The "Zodiac Killer," a shadowy serial assassin who terrorized Northern California in the 1960s and '70s with a string of grisly slayings and mystifying, unsolvable riddles, may have finally given officials a code they can crack: His DNA.
Throughout his bloody rampage, the killer -- one of history’s most famous unidentified serial murderers -- taunted law enforcement with enigmatic ciphers and bizarre letters in which he claimed as many as 37 victims.
"It’s probably the greatest American unsolved serial killing case. I'm very confident it can be solved."
Now, a half-century later, a detective team has extracted DNA from one murder victim's clothing that may finally help put a name to the infamous, anonymous killer.

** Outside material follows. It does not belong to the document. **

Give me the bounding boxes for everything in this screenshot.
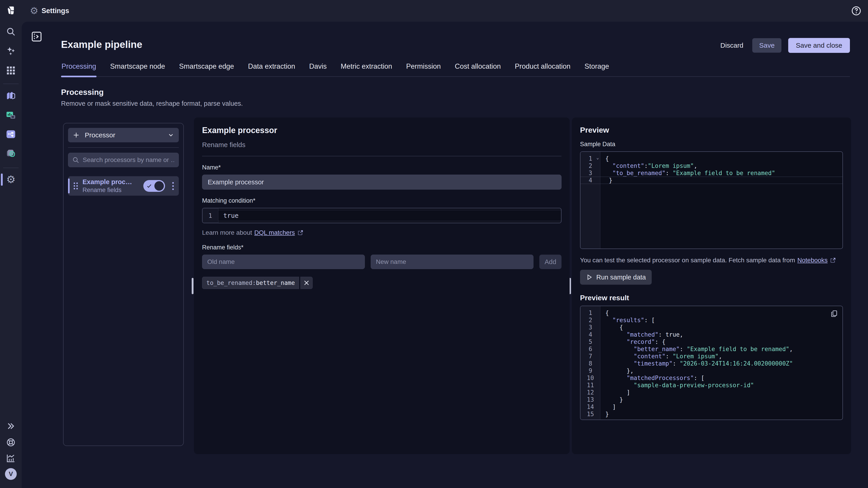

"We have the potential to obtain Zodiac’s DNA," cold case detective Ken Mains told Fox News.
In October 1966, Cheri Jo Bates was stabbed after leaving the library at Riverside Community College -- a murder the Zodiac Killer claimed as his handiwork, though authorities never officially linked him to the crime.
"During the examination of Bates' clothing, I discovered, without a doubt, two bloody handprints at the bottom of her pants," said Mains, a former FBI task force member and Marine Corps veteran. "We have touch DNA from those handprints."
The revelation came during the recent premiere of HISTORY’s series "The Hunt For The Zodiac Killer," in which Mains, former Los Angeles homicide detective Sal LaBarbera and computer science professor and codebreaker Kevin Knight seek to solve the case. The five-part limited series, which began on Nov. 14, also features a "supercomputer" named CARMEL, which was fed Zodiac's writings so it could learn to "think" like the killer himself.
The team says it may have solved a significant portion of the diabolically complicated Zodiac code, Z340, and has obtained unprecedented access to police files, new witnesses and clues. It also has the cooperation of the CIA and FBI.
Mains said the team has so far focused on two suspects: Ross Sullivan and Lawrence Kane.
Sullivan, who would now be 76, worked in the library where Bates was last seen alive. He was known to wear military-style clothing and combat boots, according to library staff, and footprints that appeared to come from such boots were found at the murder scene. Sullivan also bears a striking resemblance to a police sketch of the Zodiac Killer released at the time.
Sullivan was questioned by police in the murder of Bates, who was never officially declared a Zodiac victim. But Mains noted that Bates' murderer sent a letter to police and newspapers confessing to the crime.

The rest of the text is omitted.